Collected data:
--- START ---

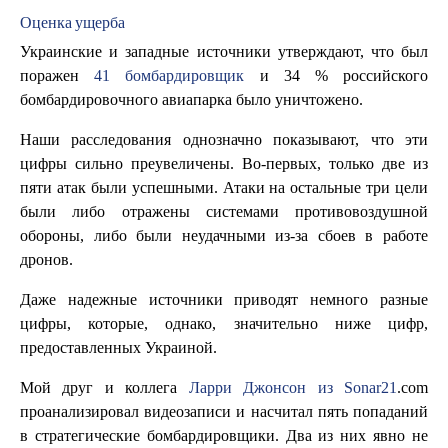
Оценка ущерба
Украинские и западные источники утверждают, что был
поражен
41 бомбардировщик
и 34 % российского
бомбардировочного авиапарка было уничтожено.
Наши расследования однозначно показывают, что эти
цифры сильно преувеличены. Во-первых, только две из
пяти атак были успешными. Атаки на остальные три цели
были либо отражены системами противовоздушной
обороны, либо были неудачными из-за сбоев в работе
дронов.
Даже надежные источники приводят немного разные
цифры, которые, однако, значительно ниже цифр,
предоставленных Украиной.
Мой друг и коллега
Ларри Джонсон из Sonar21
.com
проанализировал видеозаписи и насчитал пять попаданий
в стратегические бомбардировщики. Два из них явно не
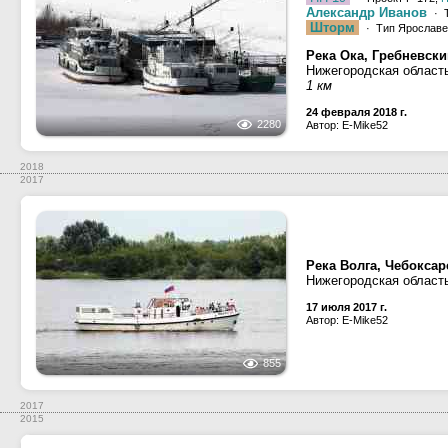
Александр Иванов
· Т
Шторм
· Тип Ярославец
Река Ока, Гребневски
Нижегородская област
1 км
24 февраля 2018 г.
2280
Автор: E-Mike52
2018
2017
Река Волга, Чебокса
Нижегородская област
17 июля 2017 г.
Автор: E-Mike52
855
2017
2015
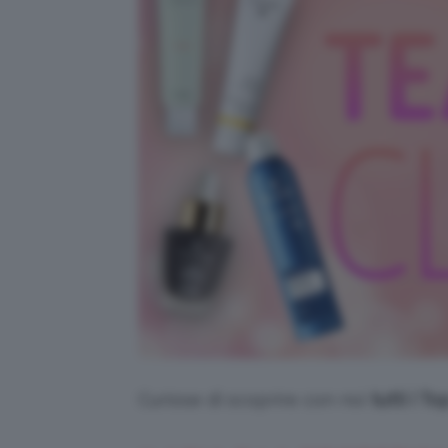
Curiose di scoprire con noi
tutti i T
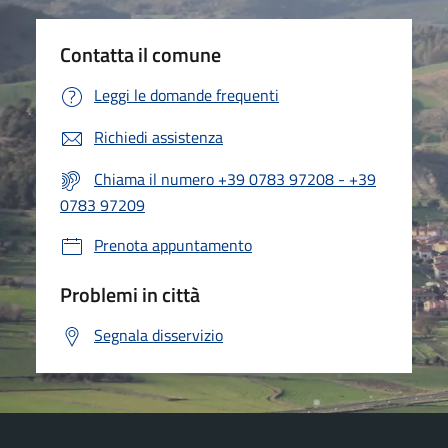
Contatta il comune
Leggi le domande frequenti
Richiedi assistenza
Chiama il numero +39 0783 97208 - +39
0783 97209
Prenota appuntamento
Problemi in città
Segnala disservizio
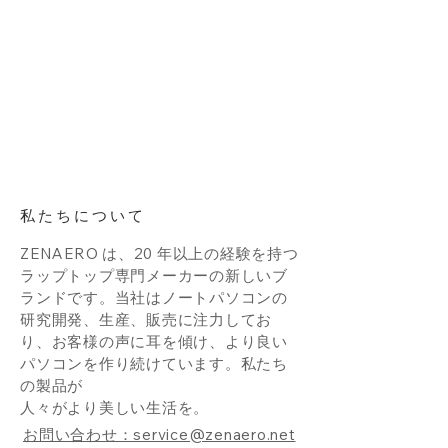
私たちについて
ZENAERO は、20 年以上の経験を持つ
ラップトップ専門メーカーの新しいブ
ランドです。当社はノートパソコンの
研究開発、生産、販売に注力してお
り、お客様の声に耳を傾け、より良い
パソコンを作り続けています。私たち
の製品が
人々がより美しい生活を。
お問い合わせ：service@zenaero.net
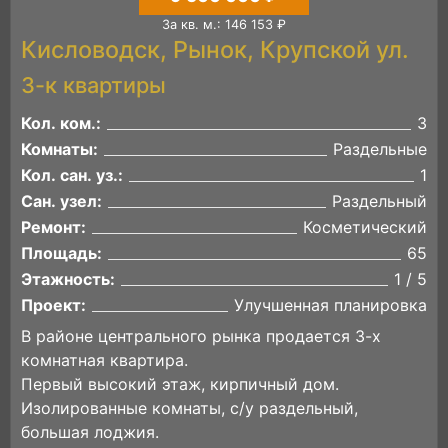
За кв. м.: 146 153 ₽
Кисловодск, Рынок, Крупской ул.
3-к квартиры
Кол. ком.:
3
Комнаты:
Раздельные
Кол. сан. уз.:
1
Сан. узел:
Раздельный
Ремонт:
Косметический
Площадь:
65
Этажность:
1 / 5
Проект:
Улучшенная планировка
В районе центрального рынка продается 3-х
комнатная квартира.
Первый высокий этаж, кирпичный дом.
Изолированные комнаты, с/у раздельный,
большая лоджия.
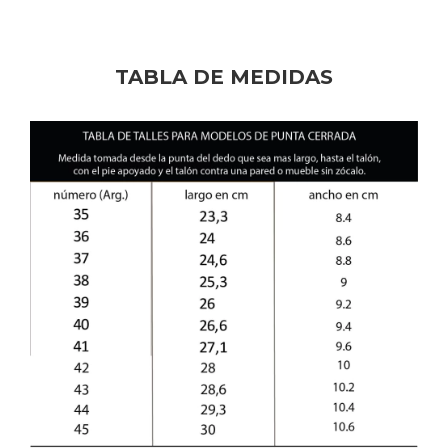
negra, no al tono.
TABLA DE MEDIDAS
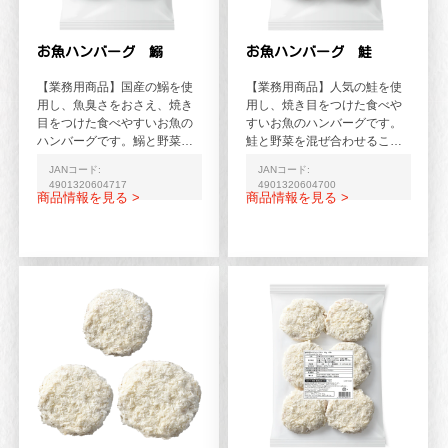
お魚ハンバーグ 鰯
お魚ハンバーグ 鮭
【業務用商品】国産の鰯を使
【業務用商品】人気の鮭を使
用し、魚臭さをおさえ、焼き
用し、焼き目をつけた食べや
目をつけた食べやすいお魚の
すいお魚のハンバーグです。
ハンバーグです。鰯と野菜を
鮭と野菜を混ぜ合わせること
混ぜ合わせることで、鰯の旨
で、鮭の旨みがより感じられ
JANコード:
JANコード:
みがより感じられる仕上が...
る仕上がりです。
4901320604717
4901320604700
商品情報を見る >
商品情報を見る >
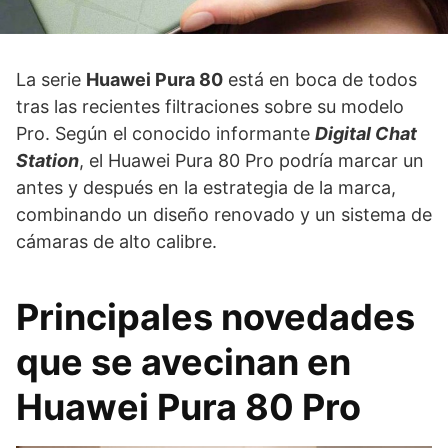
La serie
Huawei Pura 80
está en boca de todos
tras las recientes filtraciones sobre su modelo
Pro. Según el conocido informante
Digital Chat
Station
, el Huawei Pura 80 Pro podría marcar un
antes y después en la estrategia de la marca,
combinando un diseño renovado y un sistema de
cámaras de alto calibre.
Principales novedades
que se avecinan en
Huawei Pura 80 Pro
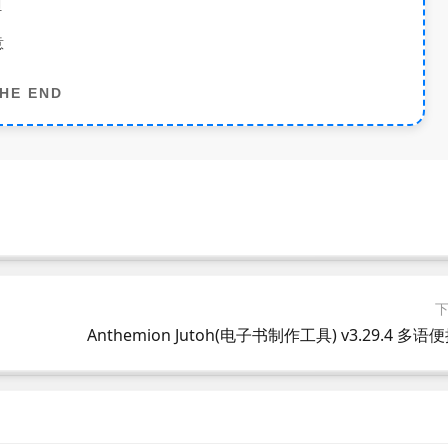
担
意
HE END
Anthemion Jutoh(电子书制作工具) v3.29.4 多语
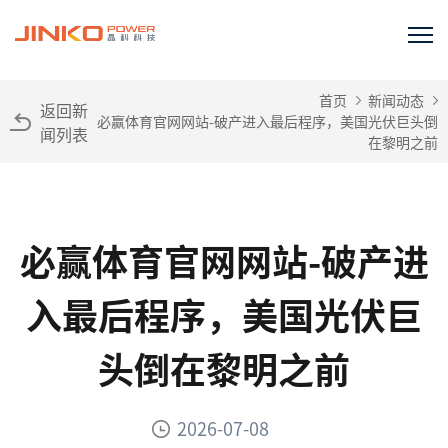
首页
新闻动态
返回新
必赢体育官网网站-破产进入最后程序，美国光伏巨头倒
闻列表
在黎明之前
必赢体育官网网站-破产进
入最后程序，美国光伏巨
头倒在黎明之前
2026-07-08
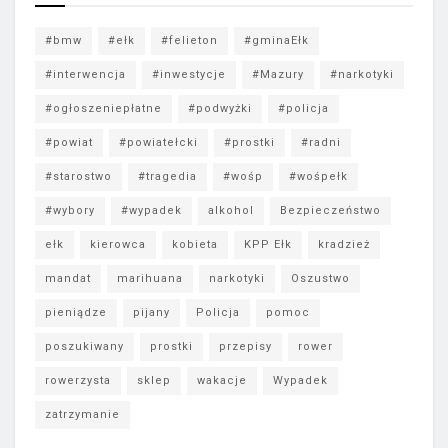
#bmw
#ełk
#felieton
#gminaEłk
#interwencja
#inwestycje
#Mazury
#narkotyki
#ogłoszeniepłatne
#podwyżki
#policja
#powiat
#powiatełcki
#prostki
#radni
#starostwo
#tragedia
#wośp
#wośpełk
#wybory
#wypadek
alkohol
Bezpieczeństwo
ełk
kierowca
kobieta
KPP Ełk
kradzież
mandat
marihuana
narkotyki
Oszustwo
pieniądze
pijany
Policja
pomoc
poszukiwany
prostki
przepisy
rower
rowerzysta
sklep
wakacje
Wypadek
zatrzymanie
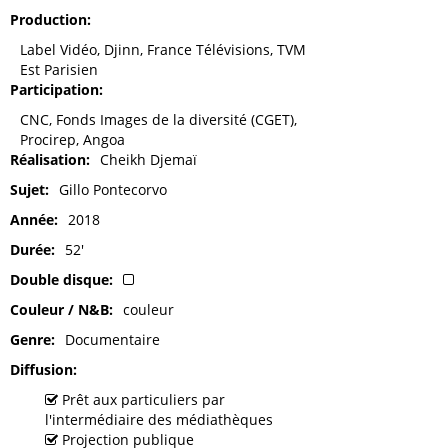
Production
Label Vidéo, Djinn, France Télévisions, TVM
Est Parisien
Participation
CNC, Fonds Images de la diversité (CGET),
Procirep, Angoa
Réalisation
Cheikh Djemaï
Sujet
Gillo Pontecorvo
Année
2018
Durée
52'
Double disque
Couleur / N&B
couleur
Genre
Documentaire
Diffusion
Prêt aux particuliers par
l'intermédiaire des médiathèques
Projection publique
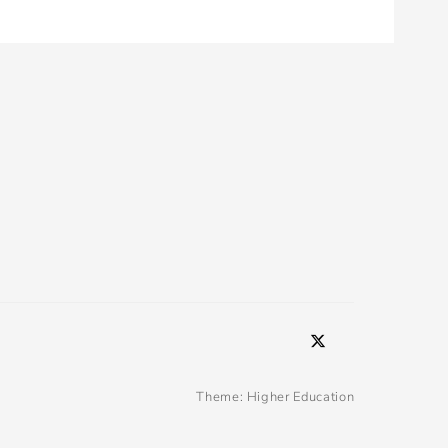
Twitter
Email
Theme:
Higher Education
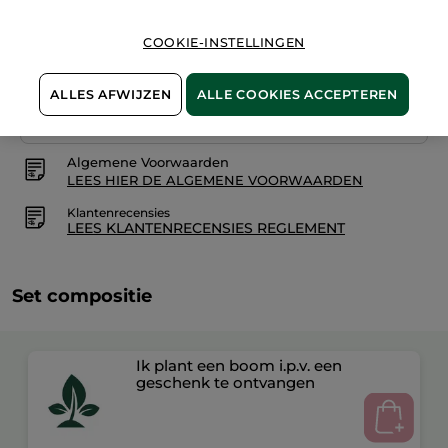
COOKIE-INSTELLINGEN
Veilige betaling
ALLES AFWIJZEN
ALLE COOKIES ACCEPTEREN
Niet tevreden? Geld terug!
Algemene Voorwaarden
LEES HIER DE ALGEMENE VOORWAARDEN
Klantenrecensies
LEES KLANTENRECENSIES REGLEMENT
Set compositie
Ik plant een boom i.p.v. een
geschenk te ontvangen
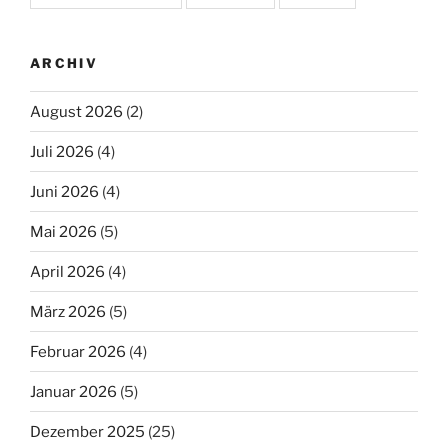
ARCHIV
August 2026
(2)
Juli 2026
(4)
Juni 2026
(4)
Mai 2026
(5)
April 2026
(4)
März 2026
(5)
Februar 2026
(4)
Januar 2026
(5)
Dezember 2025
(25)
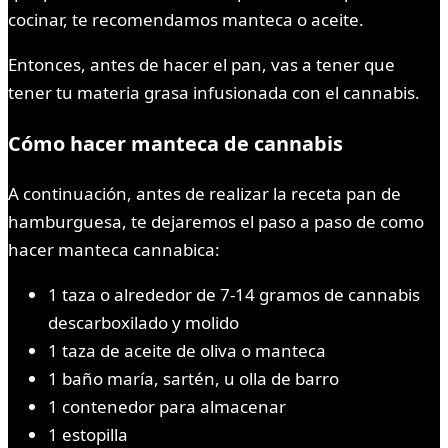
cocinar, te recomendamos manteca o aceite.
Entonces, antes de hacer el pan, vas a tener que
tener tu materia grasa infusionada con el cannabis.
Cómo hacer manteca de cannabis
A continuación, antes de realizar la receta pan de
hamburguesa, te dejaremos el paso a paso de como
hacer manteca cannabica:
1 taza o alrededor de 7-14 gramos de cannabis
descarboxilado y molido
1 taza de aceite de oliva o manteca
1 baño maría, sartén, u olla de barro
1 contenedor para almacenar
1 estopilla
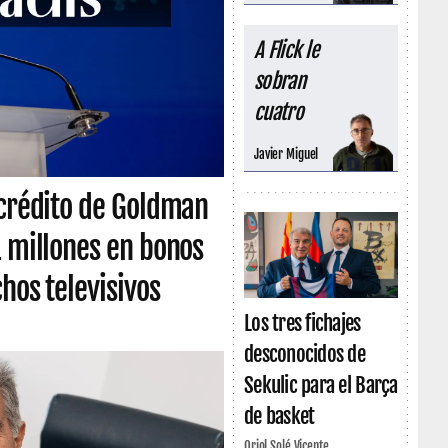
A Flick le
sobran
cuatro
Javier Miguel
 crédito de Goldman
1 millones en bonos
hos televisivos
Los tres fichajes
desconocidos de
Sekulic para el Barça
de basket
Oriol Solé Vicente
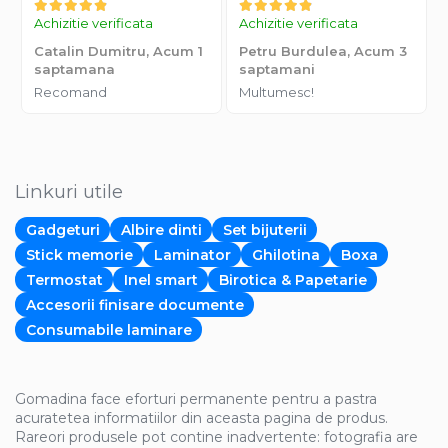
Achizitie verificata
Achizitie verificata
Catalin Dumitru,
Acum 1
Petru Burdulea,
Acum 3
saptamana
saptamani
Recomand
Multumesc!
Linkuri utile
Gadgeturi
Albire dinti
Set bijuterii
Stick memorie
Laminator
Ghilotina
Boxa
Termostat
Inel smart
Birotica & Papetarie
Accesorii finisare documente
Consumabile laminare
Gomadina face eforturi permanente pentru a pastra
acuratetea informatiilor din aceasta pagina de produs.
Rareori produsele pot contine inadvertente: fotografia are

--- END ---

[What you will do] Leaving the pictures out, set down all of the data again exactly.

[Result of this exercise]
Оценка ущерба
Украинские и западные источники утверждают, что был
поражен
41 бомбардировщик
и 34 % российского
бомбардировочного авиапарка было уничтожено.
Наши расследования однозначно показывают, что эти
цифры сильно преувеличены. Во-первых, только две из
пяти атак были успешными. Атаки на остальные три цели
были либо отражены системами противовоздушной
обороны, либо были неудачными из-за сбоев в работе
дронов.
Даже надежные источники приводят немного разные
цифры, которые, однако, значительно ниже цифр,
предоставленных Украиной.
Мой друг и коллега
Ларри Джонсон из Sonar21
.com
проанализировал видеозаписи и насчитал пять попаданий
в стратегические бомбардировщики. Два из них явно не
Александр Иванов
· Т
Шторм
· Тип Ярославец
Река Ока, Гребневски
Нижегородская област
1 км
24 февраля 2018 г.
2280
Автор: E-Mike52
2018
2017
Река Волга, Чебокса
Нижегородская област
17 июля 2017 г.
Автор: E-Mike52
855
2017
2015
Curiose di scoprire con noi
tutti i T
Contatta il comune
Leggi le domande frequenti
Richiedi assistenza
Chiama il numero +39 0783 97208 - +39
0783 97209
Prenota appuntamento
Problemi in città
Segnala disservizio
私たちについて
ZENAERO は、20 年以上の経験を持つ
ラップトップ専門メーカーの新しいブ
ランドです。当社はノートパソコンの
研究開発、生産、販売に注力してお
り、お客様の声に耳を傾け、より良い
パソコンを作り続けています。私たち
の製品が
人々がより美しい生活を。
お問い合わせ：service@zenaero.net
За кв. м.: 146 153 ₽
Кисловодск, Рынок, Крупской ул.
3-к квартиры
Кол. ком.:
3
Комнаты:
Раздельные
Кол. сан. уз.:
1
Сан. узел:
Раздельный
Ремонт:
Косметический
Площадь:
65
Этажность:
1 / 5
Проект:
Улучшенная планировка
В районе центрального рынка продается 3-х
комнатная квартира.
Первый высокий этаж, кирпичный дом.
Изолированные комнаты, с/у раздельный,
большая лоджия.
negra, no al tono.
TABLA DE MEDIDAS
お魚ハンバーグ 鰯
お魚ハンバーグ 鮭
【業務用商品】国産の鰯を使
【業務用商品】人気の鮭を使
用し、魚臭さをおさえ、焼き
用し、焼き目をつけた食べや
目をつけた食べやすいお魚の
すいお魚のハンバーグです。
ハンバーグです。鰯と野菜を
鮭と野菜を混ぜ合わせること
混ぜ合わせることで、鰯の旨
で、鮭の旨みがより感じられ
JANコード:
JANコード:
みがより感じられる仕上が...
る仕上がりです。
4901320604717
4901320604700
商品情報を見る >
商品情報を見る >
La serie
Huawei Pura 80
está en boca de todos
tras las recientes filtraciones sobre su modelo
Pro. Según el conocido informante
Digital Chat
Station
, el Huawei Pura 80 Pro podría marcar un
antes y después en la estrategia de la marca,
combinando un diseño renovado y un sistema de
cámaras de alto calibre.
Principales novedades
que se avecinan en
Huawei Pura 80 Pro
担
意
HE END
Anthemion Jutoh(电子书制作工具) v3.29.4 多语
首页
新闻动态
返回新
必赢体育官网网站-破产进入最后程序，美国光伏巨头倒
闻列表
在黎明之前
必赢体育官网网站-破产进
入最后程序，美国光伏巨
头倒在黎明之前
2026-07-08
#bmw
#ełk
#felieton
#gminaEłk
#interwencja
#inwestycje
#Mazury
#narkotyki
#ogłoszeniepłatne
#podwyżki
#policja
#powiat
#powiatełcki
#prostki
#radni
#starostwo
#tragedia
#wośp
#wośpełk
#wybory
#wypadek
alkohol
Bezpieczeństwo
ełk
kierowca
kobieta
KPP Ełk
kradzież
mandat
marihuana
narkotyki
Oszustwo
pieniądze
pijany
Policja
pomoc
poszukiwany
prostki
przepisy
rower
rowerzysta
sklep
wakacje
Wypadek
zatrzymanie
Production
Label Vidéo, Djinn, France Télévisions, TVM
Est Parisien
Participation
CNC, Fonds Images de la diversité (CGET),
Procirep, Angoa
Réalisation
Cheikh Djemaï
Sujet
Gillo Pontecorvo
Année
2018
Durée
52'
Double disque
Couleur / N&B
couleur
Genre
Documentaire
Diffusion
Prêt aux particuliers par
l'intermédiaire des médiathèques
Projection publique
Twitter
Email
Theme:
Higher Education
COOKIE-INSTELLINGEN
Veilige betaling
ALLES AFWIJZEN
ALLE COOKIES ACCEPTEREN
Niet tevreden? Geld terug!
Algemene Voorwaarden
LEES HIER DE ALGEMENE VOORWAARDEN
Klantenrecensies
LEES KLANTENRECENSIES REGLEMENT
Set compositie
Ik plant een boom i.p.v. een
geschenk te ontvangen
ARCHIV
August 2026
(2)
Juli 2026
(4)
Juni 2026
(4)
Mai 2026
(5)
April 2026
(4)
März 2026
(5)
Februar 2026
(4)
Januar 2026
(5)
Dezember 2025
(25)
cocinar, te recomendamos manteca o aceite.
Entonces, antes de hacer el pan, vas a tener que
tener tu materia grasa infusionada con el cannabis.
Cómo hacer manteca de cannabis
A continuación, antes de realizar la receta pan de
hamburguesa, te dejaremos el paso a paso de como
hacer manteca cannabica:
1 taza o alrededor de 7-14 gramos de cannabis
descarboxilado y molido
1 taza de aceite de oliva o manteca
1 baño maría, sartén, u olla de barro
1 contenedor para almacenar
1 estopilla
A Flick le
sobran
cuatro
Javier Miguel
 crédito de Goldman
1 millones en bonos
hos televisivos
Los tres fichajes
desconocidos de
Sekulic para el Barça
de basket
Oriol Solé Vicente
Achizitie verificata
Achizitie verificata
Catalin Dumitru,
Acum 1
Petru Burdulea,
Acum 3
saptamana
saptamani
Recomand
Multumesc!
Linkuri utile
Gadgeturi
Albire dinti
Set bijuterii
Stick memorie
Laminator
Ghilotina
Boxa
Termostat
Inel smart
Birotica & Papetarie
Accesorii finisare documente
Consumabile laminare
Gomadina face eforturi permanente pentru a pastra
acuratetea informatiilor din aceasta pagina de produs.
Rareori produsele pot contine inadvertente: fotografia are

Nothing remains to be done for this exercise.